Registration Rights Agreement Joinder

EX-4.12 16 d381664dex412.htm EX-4.12 EX-4.12

Exhibit 4.12

Execution Version

December 22, 2010

Registration Rights Agreement Joinder

WHEREAS, AMO Escrow Corporation and J.P. Morgan Securities LLC, as representative of the Initial Purchasers named on Schedule I of the Purchase Agreement (collectively, the “Initial Purchasers”), heretofore executed and delivered a registration rights agreement (“Registration Rights Agreement”), dated December 1, 2010, providing for the registration and exchange of the Securities (as defined therein); and

WHEREAS, American Media, Inc. (as successor by merger to American Media Operations, Inc.), a Delaware corporation (the “Company”), and each of the undersigned guarantors (the “Guarantors”), each of which was originally not a party thereto, has agreed to join in the Registration Rights Agreement on the Release Date.

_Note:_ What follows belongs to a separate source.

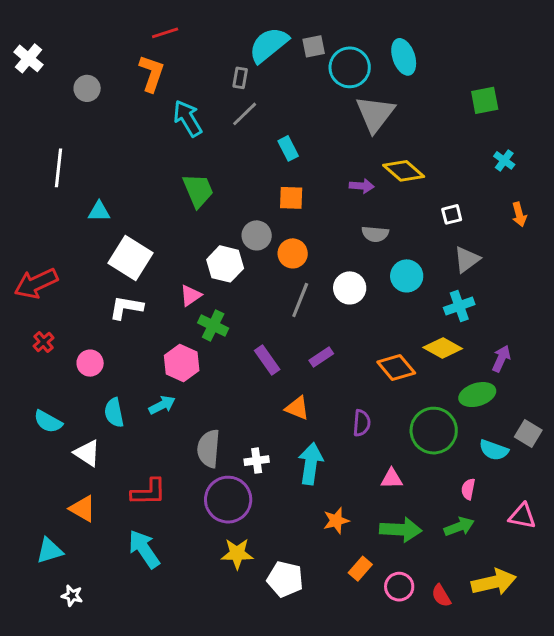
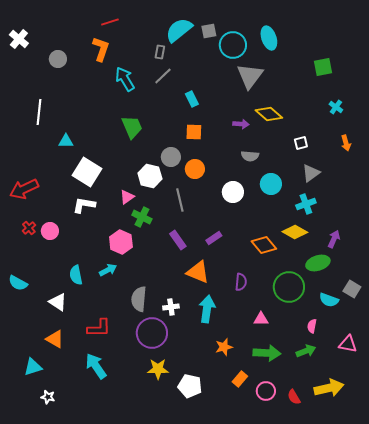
gray line: (300, 300) -> (180, 200), moved, turned -35
pink circle: (90, 363) -> (50, 231), moved
orange triangle: (297, 408) -> (198, 272), size x1.4
cyan semicircle: (48, 422) -> (18, 283), moved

Capitalized terms used herein and not otherwise defined herein shall have the meanings ascribed to such terms in the Registration Rights Agreement.

NOW, THEREFORE, the Company and each Guarantor hereby agrees for the benefit of the Initial Purchasers, as follows:

1. Joinder. Each of the undersigned signatory parties hereby acknowledges that it has received and reviewed a copy of the Registration Rights Agreement and all other documents it deems fit to enter into this registration rights agreement joinder (the “Joinder Agreement”), and acknowledges and agrees to (i) join and become a party to the Registration Rights Agreement as indicated by its signature below; (ii) be bound by all covenants, agreements, representations, warranties, indemnities and acknowledgments attributable to the Guarantors and/or the Company, as applicable, to such signatory party in the Registration Rights Agreement as if made by, and with respect to, such signatory party; and (iii) perform all obligations and duties required and be entitled to all the benefits of the Guarantors or the Company, as applicable, and of such signatory party pursuant to the Registration Rights Agreement.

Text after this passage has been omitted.